This is a version of an inverse kinematics question where a robotic arm has fixed length upper and lower arms and you are provided with the shoulder and wrist locations but need to calculate the elbow position that is closest to the ground.
So, there are three 3D points defining a plane, P1(x1,y1,z1) P2(x2,y2,z3) and P3(x3,y3,z3) (where P1 is the shoulder, P2 is the wrist and P3 is the "ground" in my example).

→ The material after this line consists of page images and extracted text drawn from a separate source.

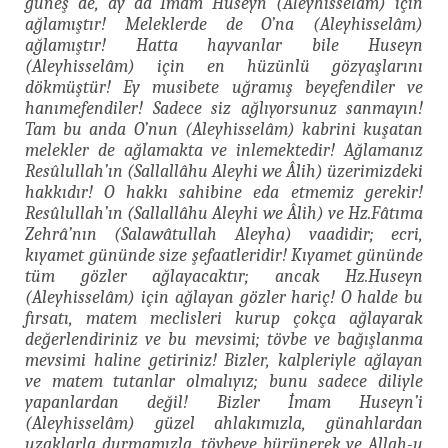
güneş de, ay da İmam Huseyn (Aleyhisselâm) için
ağlamıştır! Meleklerde de O’na (Aleyhisselâm)
ağlamıştır! Hatta hayvanlar bile Huseyn
(Aleyhisselâm) için en hüzünlü gözyaşlarını
dökmüştür! Ey musibete uğramış beyefendiler ve
hanımefendiler! Sadece siz ağlıyorsunuz sanmayın!
Tam bu anda O’nun (Aleyhisselâm) kabrini kuşatan
melekler de ağlamakta ve inlemektedir! Ağlamanız
Resûlullah’ın (Sallallâhu Aleyhi we Âlih) üzerimizdeki
hakkıdır! O hakkı sahibine eda etmemiz gerekir!
Resûlullah’ın (Sallallâhu Aleyhi we Âlih) ve Hz.Fâtıma
Zehrâ’nın (Salawâtullah Aleyha) vaadidir; ecri,
kıyamet gününde size şefaatleridir! Kıyamet gününde
tüm gözler ağlayacaktır; ancak Hz.Huseyn
(Aleyhisselâm) için ağlayan gözler hariç! O halde bu
fırsatı, matem meclisleri kurup çokça ağlayarak
değerlendiriniz ve bu mevsimi; tövbe ve bağışlanma
mevsimi haline getiriniz! Bizler, kalpleriyle ağlayan
ve matem tutanlar olmalıyız; bunu sadece diliyle
yapanlardan değil! Bizler İmam Huseyn’i
(Aleyhisselâm) güzel ahlakımızla, günahlardan
uzaklarla durmamızla, tövbeye bürünerek ve Allah-u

I need to find another point A on that plane which is L1 length from P1 and L2 length from P2 and closest to P3 (out of the 2 possible positions that exist). I have found a solution for this in 2D (https://www.hindawi.com/journals/jr/2010/984823) but I am having difficulty extending it to 3D.
function calculatePointFromLengths(p1,p2,l1,l2) {
let L = sqrt((p2.x-p1.x)*(p2.x-p1.x)+(p2.y-p1.y)*(p2.y-p1.y));
let angleP1P2 = Math.atan((p2.y-p1.y)/(p2.x-p1.x));
let theta1 = Math.acos(l1*l1+l2*l2-l2*l2)/(2*l1*L) + angleP1P2;
// now calculate the point using the angle
return( {
x: p1.x + l1 * Math.cos(theta1);
y: p1.y + l1 * Math.sin(theta1);
});
Let $U = P_1 P_2 $ and $V = P_1 P_3$. First thing, project $V$ onto $U$
$\text{Proj}_U (V) = \bigg(\dfrac{ V \cdot U}{U. U}\bigg) U = Y_1 $
Next find the component of $V$ that is orthogonal to $U$, this is given by
$ V_{\perp} = V - \text{Proj}_U (V) = Y_2 $
Now normalize both $Y_1$ and $Y_2$ as follows
$ W_1 = \dfrac{Y_1}{\| Y_1\|} $
$ W_2 = \dfrac{Y_2 }{\| Y_2 \| } $
Finally compute the angle that $P_1 A$ makes with $P_1 P_2$, this is given by
$ \theta = \cos^{-1} \bigg( \dfrac{L^2 + L_1^2 - L_2^2 }{2 L L_1} \bigg) $
Now the point $A$ is given by
$ A = P_1 + L_1 \cos(\theta) W_1 + L_1 \sin(\theta) W_2 $